An exact, complete copy of the entries is needed, with the pictures left out.

"""

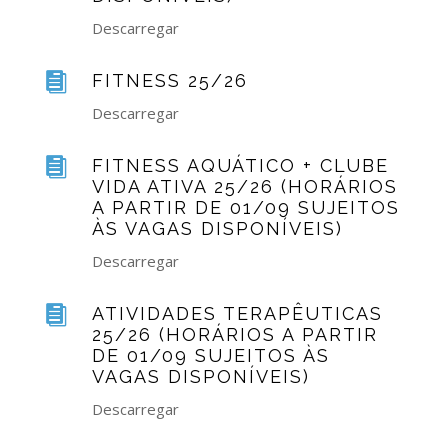
Descarregar

FITNESS 25/26
Descarregar

FITNESS AQUÁTICO + CLUBE
VIDA ATIVA 25/26 (HORÁRIOS
A PARTIR DE 01/09 SUJEITOS
ÀS VAGAS DISPONÍVEIS)
Descarregar

ATIVIDADES TERAPÊUTICAS
25/26 (HORÁRIOS A PARTIR
DE 01/09 SUJEITOS ÀS
VAGAS DISPONÍVEIS)
Descarregar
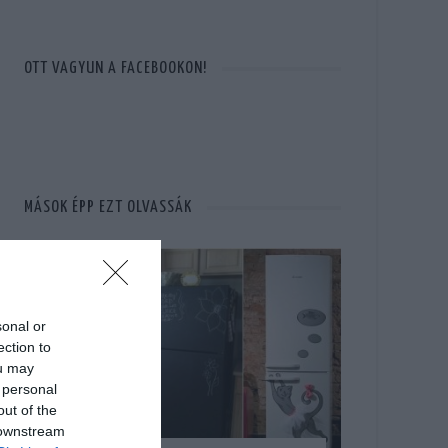
OTT VAGYUN A FACEBOOKON!
MÁSOK ÉPP EZT OLVASSÁK
sonal or
ection to
ou may
 personal
out of the
 downstream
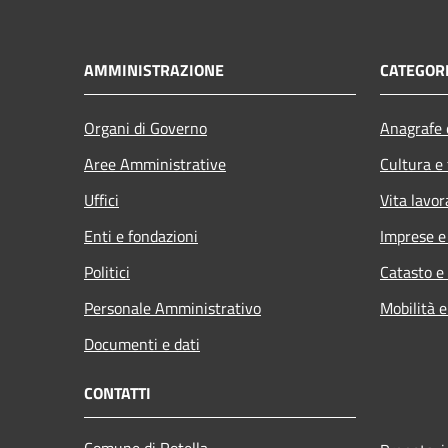
AMMINISTRAZIONE
CATEGORI
Organi di Governo
Anagrafe e
Aree Amministrative
Cultura e
Uffici
Vita lavor
Enti e fondazioni
Imprese 
Politici
Catasto e
Personale Amministrativo
Mobilità e
Documenti e dati
CONTATTI
Comune di Rotella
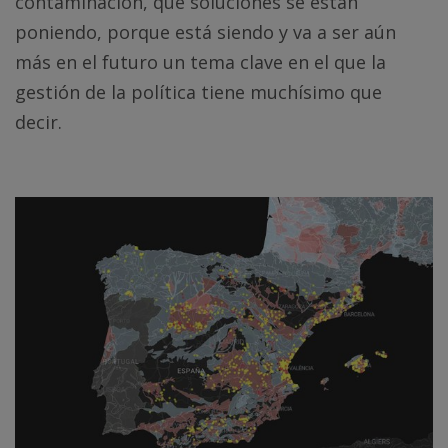
contaminación, qué soluciones se están
poniendo, porque está siendo y va a ser aún
más en el futuro un tema clave en el que la
gestión de la política tiene muchísimo que
decir.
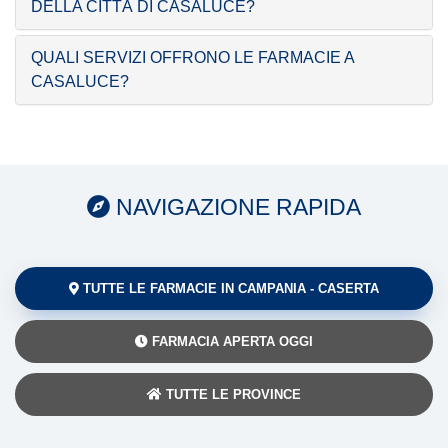
DELLA CITTÀ DI CASALUCE?
QUALI SERVIZI OFFRONO LE FARMACIE A
CASALUCE?
NAVIGAZIONE RAPIDA
TUTTE LE FARMACIE IN CAMPANIA - CASERTA
FARMACIA APERTA OGGI
TUTTE LE PROVINCE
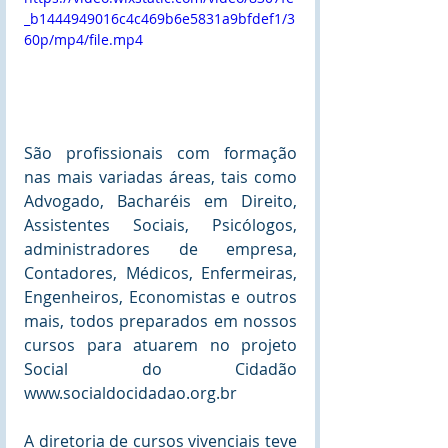
_b1444949016c4c469b6e5831a9bfdef1/3
60p/mp4/file.mp4
São profissionais com formação 
nas mais variadas áreas, tais como 
Advogado, Bacharéis em Direito, 
Assistentes Sociais, Psicólogos, 
administradores de empresa, 
Contadores, Médicos, Enfermeiras, 
Engenheiros, Economistas e outros 
mais, todos preparados em nossos 
cursos para atuarem no projeto 
Social do Cidadão 
www.socialdocidadao.org.br
A diretoria de cursos vivenciais teve 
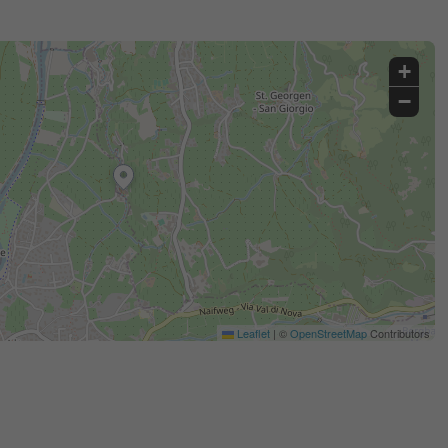
+
−
Leaflet
|
©
OpenStreetMap
Contributors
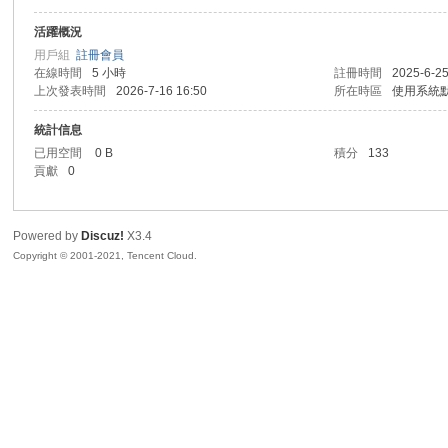
活躍概況
sc
用戶組
註冊會員
在線時間
5 小時
註冊時間
2025-6-25
上次發表時間
2026-7-16 16:50
所在時區
使用系統
統計信息
已用空間
0 B
積分
133
貢獻
0
Powered by
Discuz!
X3.4
uz!
Copyright © 2001-2021, Tencent Cloud.
Bo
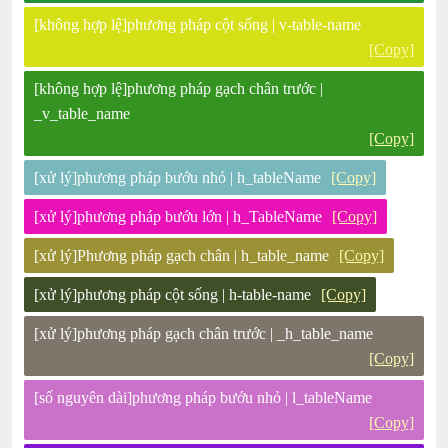
[không hợp lệ]phương pháp cột sống | v-table-name
[Copy]
[không hợp lệ]phương pháp gạch chân trước |
_v_table_name
[Copy]
[xử lý]phương pháp bướu nhỏ | h_tableName
[Copy]
[xử lý]phương pháp bướu lớn | h_TableName
[Copy]
[xử lý]Phương pháp gạch chân | h_table_name
[Copy]
[xử lý]phương pháp cột sống | h-table-name
[Copy]
[xử lý]phương pháp gạch chân trước | _h_table_name
[Copy]
[số nguyên dài]phương pháp bướu nhỏ | l_tableName
[Copy]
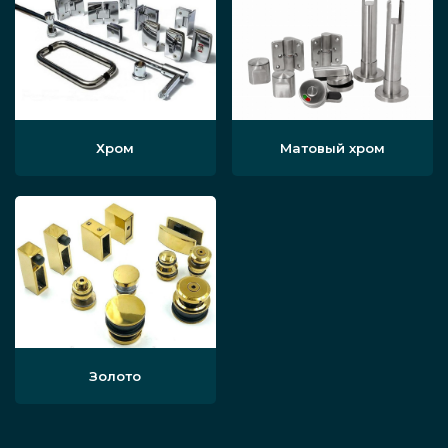
Хром
Матовый хром
Золото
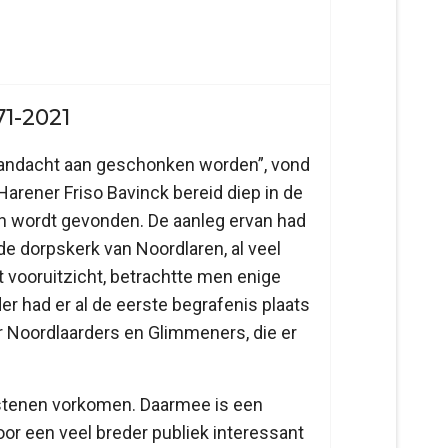
71-2021
aandacht aan geschonken worden”, vond
rener Friso Bavinck bereid diep in de
n wordt gevonden. De aanleg ervan had
e dorpskerk van Noordlaren, al veel
 vooruitzicht, betrachtte men enige
r had er al de eerste begrafenis plaats
r Noordlaarders en Glimmeners, die er
fstenen vorkomen. Daarmee is een
oor een veel breder publiek interessant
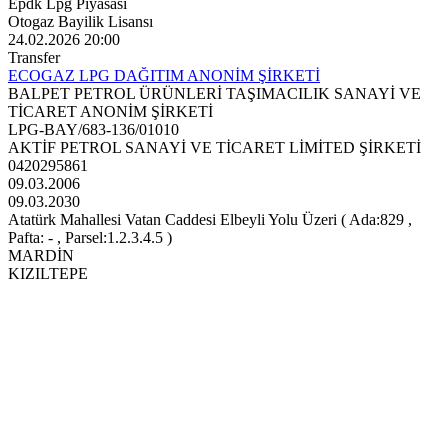
Epdk Lpg Piyasası
Otogaz Bayilik Lisansı
24.02.2026 20:00
Transfer
ECOGAZ LPG DAĞITIM ANONİM ŞİRKETİ
BALPET PETROL ÜRÜNLERİ TAŞIMACILIK SANAYİ VE
TİCARET ANONİM ŞİRKETİ
LPG-BAY/683-136/01010
AKTİF PETROL SANAYİ VE TİCARET LİMİTED ŞİRKETİ
0420295861
09.03.2006
09.03.2030
Atatürk Mahallesi Vatan Caddesi Elbeyli Yolu Üzeri ( Ada:829 ,
Pafta: - , Parsel:1.2.3.4.5 )
MARDİN
KIZILTEPE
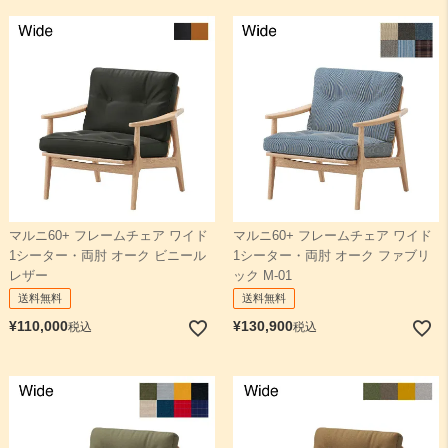
マルニ60+ フレームチェア ワイド
マルニ60+ フレームチェア ワイド
1シーター・両肘 オーク ビニール
1シーター・両肘 オーク ファブリ
レザー
ック M-01
送料無料
送料無料
¥
110,000
¥
130,900
税込
税込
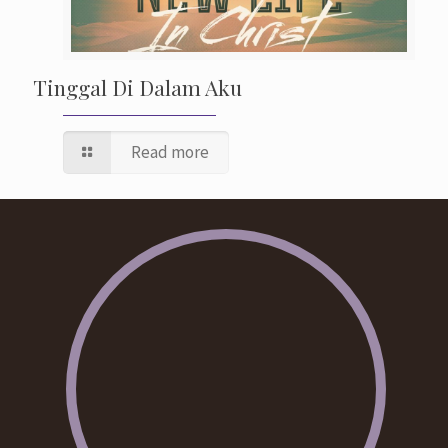
Tinggal Di Dalam Aku
Read more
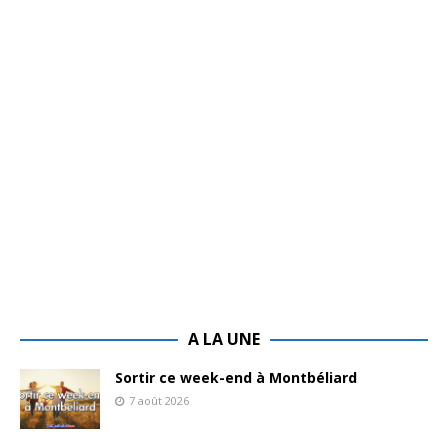
A LA UNE
Sortir ce week-end à Montbéliard
7 août 2026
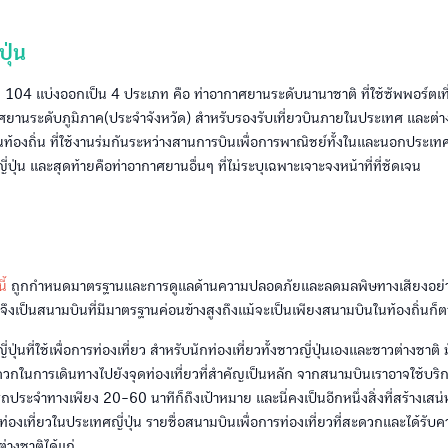
ุ่น
 104 แบ่งออกเป็น 4 ประเภท คือ ท่าอากาศยานระดับนานาชาติ ที่ใช้ซัพพอร์ตเที
ศยานระดับภูมิภาค(ประจำจังหวัด) สำหรับรองรับเที่ยวบินภายในประเทศ และต่า
้องถิ่น ที่ใช้งานร่มกันระหว่างสานการบินเพื่อการพาณิชย์ทั้งในและนอกประเท
ปุ่น และสุดท้ายคือท่าอากาศยานอื่นๆ ที่ไม่ระบุเฉพาะเจาะจงหน้าที่ที่ชัดเจน
ี้
ถูกกำหนดมาตรฐานและการดูแลด้านความปลอดภัยและลดมลพิษทางเสียงอย่าง
นจึงเป็นสนามบินที่มีมาตรฐานค่อนข้างสูงถึงแม้จะเป็นเพียงสนามบินในท้องถิ่นก็
ปุ่นที่ใช้เพื่อการท่องเที่ยว สำหรับนักท่องเที่ยวทั้งชาวญี่ปุ่นเองและชาวต่างชาต
ะดวกในการเดินทางไปยังจุดท่องเที่ยวที่สำคัญเป็นหลัก จากสนามบินเราอาจใช้บร
ประจำทางเพียง 20-60 นาทีก็ถึงเป้าหมาย และนี่คงเป็นอีกหนึ่งสิ่งที่สร้างเสน่ห
องเที่ยวในประเทศญี่ปุ่น รายชื่อสนามบินเพื่อการท่องเที่ยวที่สะดวกและได้ร
ต่างชาติได้แก่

"""

- Response below -
Descarregar

FITNESS 25/26
Descarregar

FITNESS AQUÁTICO + CLUBE
VIDA ATIVA 25/26 (HORÁRIOS
A PARTIR DE 01/09 SUJEITOS
ÀS VAGAS DISPONÍVEIS)
Descarregar

ATIVIDADES TERAPÊUTICAS
25/26 (HORÁRIOS A PARTIR
DE 01/09 SUJEITOS ÀS
VAGAS DISPONÍVEIS)
Descarregar
OTT VAGYUN A FACEBOOKON!
MÁSOK ÉPP EZT OLVASSÁK
sonal or
ection to
ou may
 personal
out of the
 downstream
AMMINISTRAZIONE
CATEGORI
Organi di Governo
Anagrafe e
Aree Amministrative
Cultura e
Uffici
Vita lavor
Enti e fondazioni
Imprese 
Politici
Catasto e
Personale Amministrativo
Mobilità e
Documenti e dati
CONTATTI
Comune di Rotella
contaminación, qué soluciones se están
poniendo, porque está siendo y va a ser aún
más en el futuro un tema clave en el que la
gestión de la política tiene muchísimo que
decir.
DELLA CITTÀ DI CASALUCE?
QUALI SERVIZI OFFRONO LE FARMACIE A
CASALUCE?
NAVIGAZIONE RAPIDA
TUTTE LE FARMACIE IN CAMPANIA - CASERTA
FARMACIA APERTA OGGI
TUTTE LE PROVINCE
_b1444949016c4c469b6e5831a9bfdef1/3
60p/mp4/file.mp4
São profissionais com formação 
nas mais variadas áreas, tais como 
Advogado, Bacharéis em Direito, 
Assistentes Sociais, Psicólogos, 
administradores de empresa, 
Contadores, Médicos, Enfermeiras, 
Engenheiros, Economistas e outros 
mais, todos preparados em nossos 
cursos para atuarem no projeto 
Social do Cidadão 
www.socialdocidadao.org.br
A diretoria de cursos vivenciais teve 
+
−
Leaflet
|
©
OpenStreetMap
Contributors
活躍概況
sc
用戶組
註冊會員
在線時間
5 小時
註冊時間
2025-6-25
上次發表時間
2026-7-16 16:50
所在時區
使用系統
統計信息
已用空間
0 B
積分
133
貢獻
0
Powered by
Discuz!
X3.4
uz!
Copyright © 2001-2021, Tencent Cloud.
Bo
[không hợp lệ]phương pháp cột sống | v-table-name
[Copy]
[không hợp lệ]phương pháp gạch chân trước |
_v_table_name
[Copy]
[xử lý]phương pháp bướu nhỏ | h_tableName
[Copy]
[xử lý]phương pháp bướu lớn | h_TableName
[Copy]
[xử lý]Phương pháp gạch chân | h_table_name
[Copy]
[xử lý]phương pháp cột sống | h-table-name
[Copy]
[xử lý]phương pháp gạch chân trước | _h_table_name
[Copy]
[số nguyên dài]phương pháp bướu nhỏ | l_tableName
[Copy]
Хром
Матовый хром
Золото
71-2021
aandacht aan geschonken worden”, vond
rener Friso Bavinck bereid diep in de
n wordt gevonden. De aanleg ervan had
e dorpskerk van Noordlaren, al veel
 vooruitzicht, betrachtte men enige
r had er al de eerste begrafenis plaats
r Noordlaarders en Glimmeners, die er
fstenen vorkomen. Daarmee is een
oor een veel breder publiek interessant
Epdk Lpg Piyasası
Otogaz Bayilik Lisansı
24.02.2026 20:00
Transfer
ECOGAZ LPG DAĞITIM ANONİM ŞİRKETİ
BALPET PETROL ÜRÜNLERİ TAŞIMACILIK SANAYİ VE
TİCARET ANONİM ŞİRKETİ
LPG-BAY/683-136/01010
AKTİF PETROL SANAYİ VE TİCARET LİMİTED ŞİRKETİ
0420295861
09.03.2006
09.03.2030
Atatürk Mahallesi Vatan Caddesi Elbeyli Yolu Üzeri ( Ada:829 ,
Pafta: - , Parsel:1.2.3.4.5 )
MARDİN
KIZILTEPE
マルニ60+ フレームチェア ワイド
マルニ60+ フレームチェア ワイド
1シーター・両肘 オーク ビニール
1シーター・両肘 オーク ファブリ
レザー
ック M-01
送料無料
送料無料
¥
110,000
¥
130,900
税込
税込
Tinggal Di Dalam Aku
Read more
A LA UNE
Sortir ce week-end à Montbéliard
7 août 2026
ุ่น
 104 แบ่งออกเป็น 4 ประเภท คือ ท่าอากาศยานระดับนานาชาติ ที่ใช้ซัพพอร์ตเที
ศยานระดับภูมิภาค(ประจำจังหวัด) สำหรับรองรับเที่ยวบินภายในประเทศ และต่า
้องถิ่น ที่ใช้งานร่มกันระหว่างสานการบินเพื่อการพาณิชย์ทั้งในและนอกประเท
ปุ่น และสุดท้ายคือท่าอากาศยานอื่นๆ ที่ไม่ระบุเฉพาะเจาะจงหน้าที่ที่ชัดเจน
ี้
ถูกกำหนดมาตรฐานและการดูแลด้านความปลอดภัยและลดมลพิษทางเสียงอย่าง
นจึงเป็นสนามบินที่มีมาตรฐานค่อนข้างสูงถึงแม้จะเป็นเพียงสนามบินในท้องถิ่นก็
ปุ่นที่ใช้เพื่อการท่องเที่ยว สำหรับนักท่องเที่ยวทั้งชาวญี่ปุ่นเองและชาวต่างชาต
ะดวกในการเดินทางไปยังจุดท่องเที่ยวที่สำคัญเป็นหลัก จากสนามบินเราอาจใช้บร
ประจำทางเพียง 20-60 นาทีก็ถึงเป้าหมาย และนี่คงเป็นอีกหนึ่งสิ่งที่สร้างเสน่ห
องเที่ยวในประเทศญี่ปุ่น รายชื่อสนามบินเพื่อการท่องเที่ยวที่สะดวกและได้ร
ต่างชาติได้แก่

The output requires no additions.